■ ACTIVITY: Below are some records; output all of them exactly.

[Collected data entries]
★ ★ ★ ★

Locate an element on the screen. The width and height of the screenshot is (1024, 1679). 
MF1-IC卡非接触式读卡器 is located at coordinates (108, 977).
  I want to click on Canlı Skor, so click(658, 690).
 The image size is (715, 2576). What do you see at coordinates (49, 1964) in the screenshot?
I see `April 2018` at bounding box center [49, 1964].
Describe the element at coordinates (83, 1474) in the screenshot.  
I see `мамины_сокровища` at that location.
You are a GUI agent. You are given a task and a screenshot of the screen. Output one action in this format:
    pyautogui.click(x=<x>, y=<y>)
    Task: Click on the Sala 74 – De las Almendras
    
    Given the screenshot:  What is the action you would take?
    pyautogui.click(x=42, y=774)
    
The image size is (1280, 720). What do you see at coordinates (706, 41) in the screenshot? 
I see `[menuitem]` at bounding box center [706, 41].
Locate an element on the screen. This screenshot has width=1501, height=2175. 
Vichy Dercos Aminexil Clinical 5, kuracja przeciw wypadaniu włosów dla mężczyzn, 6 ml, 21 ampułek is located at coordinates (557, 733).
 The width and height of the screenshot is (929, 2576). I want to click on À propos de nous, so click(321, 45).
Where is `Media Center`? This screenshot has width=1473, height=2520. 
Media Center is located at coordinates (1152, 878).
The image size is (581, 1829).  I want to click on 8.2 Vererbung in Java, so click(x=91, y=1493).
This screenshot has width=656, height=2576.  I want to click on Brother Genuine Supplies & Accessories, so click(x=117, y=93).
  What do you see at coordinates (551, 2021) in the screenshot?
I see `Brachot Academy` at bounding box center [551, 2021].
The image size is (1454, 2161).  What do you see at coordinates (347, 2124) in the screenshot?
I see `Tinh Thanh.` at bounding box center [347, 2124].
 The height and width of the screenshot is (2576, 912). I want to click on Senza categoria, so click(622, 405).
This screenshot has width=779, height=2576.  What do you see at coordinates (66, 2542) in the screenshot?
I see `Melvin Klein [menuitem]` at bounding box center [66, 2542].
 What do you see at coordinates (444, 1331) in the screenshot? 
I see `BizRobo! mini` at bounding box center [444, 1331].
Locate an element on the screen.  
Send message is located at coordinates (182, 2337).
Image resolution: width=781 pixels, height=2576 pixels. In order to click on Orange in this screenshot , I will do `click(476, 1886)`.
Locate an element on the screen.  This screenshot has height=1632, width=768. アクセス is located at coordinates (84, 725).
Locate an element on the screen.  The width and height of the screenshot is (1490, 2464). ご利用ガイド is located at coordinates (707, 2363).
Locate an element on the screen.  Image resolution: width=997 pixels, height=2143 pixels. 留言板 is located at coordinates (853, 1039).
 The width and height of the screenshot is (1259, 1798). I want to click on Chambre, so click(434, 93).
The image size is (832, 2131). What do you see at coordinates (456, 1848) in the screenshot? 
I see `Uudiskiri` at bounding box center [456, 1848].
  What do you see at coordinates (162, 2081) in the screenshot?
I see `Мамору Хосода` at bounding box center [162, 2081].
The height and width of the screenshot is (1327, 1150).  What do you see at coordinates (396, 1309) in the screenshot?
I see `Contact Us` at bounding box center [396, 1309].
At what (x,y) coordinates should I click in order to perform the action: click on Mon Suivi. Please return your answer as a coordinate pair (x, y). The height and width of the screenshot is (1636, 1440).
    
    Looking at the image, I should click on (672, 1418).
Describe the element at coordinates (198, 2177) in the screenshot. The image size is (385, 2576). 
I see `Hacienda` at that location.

★ ★ ★ ★

■ SOLUTION:
Locate an element on the screen. The width and height of the screenshot is (1024, 1679). 
MF1-IC卡非接触式读卡器 is located at coordinates (108, 977).
  I want to click on Canlı Skor, so click(658, 690).
 The image size is (715, 2576). What do you see at coordinates (49, 1964) in the screenshot?
I see `April 2018` at bounding box center [49, 1964].
Describe the element at coordinates (83, 1474) in the screenshot.  
I see `мамины_сокровища` at that location.
You are a GUI agent. You are given a task and a screenshot of the screen. Output one action in this format:
    pyautogui.click(x=<x>, y=<y>)
    Task: Click on the Sala 74 – De las Almendras
    
    Given the screenshot:  What is the action you would take?
    pyautogui.click(x=42, y=774)
    
The image size is (1280, 720). What do you see at coordinates (706, 41) in the screenshot? 
I see `[menuitem]` at bounding box center [706, 41].
Locate an element on the screen. This screenshot has width=1501, height=2175. 
Vichy Dercos Aminexil Clinical 5, kuracja przeciw wypadaniu włosów dla mężczyzn, 6 ml, 21 ampułek is located at coordinates (557, 733).
 The width and height of the screenshot is (929, 2576). I want to click on À propos de nous, so click(321, 45).
Where is `Media Center`? This screenshot has width=1473, height=2520. 
Media Center is located at coordinates (1152, 878).
The image size is (581, 1829).  I want to click on 8.2 Vererbung in Java, so click(x=91, y=1493).
This screenshot has width=656, height=2576.  I want to click on Brother Genuine Supplies & Accessories, so click(x=117, y=93).
  What do you see at coordinates (551, 2021) in the screenshot?
I see `Brachot Academy` at bounding box center [551, 2021].
The image size is (1454, 2161).  What do you see at coordinates (347, 2124) in the screenshot?
I see `Tinh Thanh.` at bounding box center [347, 2124].
 The height and width of the screenshot is (2576, 912). I want to click on Senza categoria, so click(622, 405).
This screenshot has width=779, height=2576.  What do you see at coordinates (66, 2542) in the screenshot?
I see `Melvin Klein [menuitem]` at bounding box center [66, 2542].
 What do you see at coordinates (444, 1331) in the screenshot? 
I see `BizRobo! mini` at bounding box center [444, 1331].
Locate an element on the screen.  
Send message is located at coordinates (182, 2337).
Image resolution: width=781 pixels, height=2576 pixels. In order to click on Orange in this screenshot , I will do `click(476, 1886)`.
Locate an element on the screen.  This screenshot has height=1632, width=768. アクセス is located at coordinates (84, 725).
Locate an element on the screen.  The width and height of the screenshot is (1490, 2464). ご利用ガイド is located at coordinates (707, 2363).
Locate an element on the screen.  Image resolution: width=997 pixels, height=2143 pixels. 留言板 is located at coordinates (853, 1039).
 The width and height of the screenshot is (1259, 1798). I want to click on Chambre, so click(434, 93).
The image size is (832, 2131). What do you see at coordinates (456, 1848) in the screenshot? 
I see `Uudiskiri` at bounding box center [456, 1848].
  What do you see at coordinates (162, 2081) in the screenshot?
I see `Мамору Хосода` at bounding box center [162, 2081].
The height and width of the screenshot is (1327, 1150).  What do you see at coordinates (396, 1309) in the screenshot?
I see `Contact Us` at bounding box center [396, 1309].
At what (x,y) coordinates should I click in order to perform the action: click on Mon Suivi. Please return your answer as a coordinate pair (x, y). The height and width of the screenshot is (1636, 1440).
    
    Looking at the image, I should click on (672, 1418).
Describe the element at coordinates (198, 2177) in the screenshot. The image size is (385, 2576). 
I see `Hacienda` at that location.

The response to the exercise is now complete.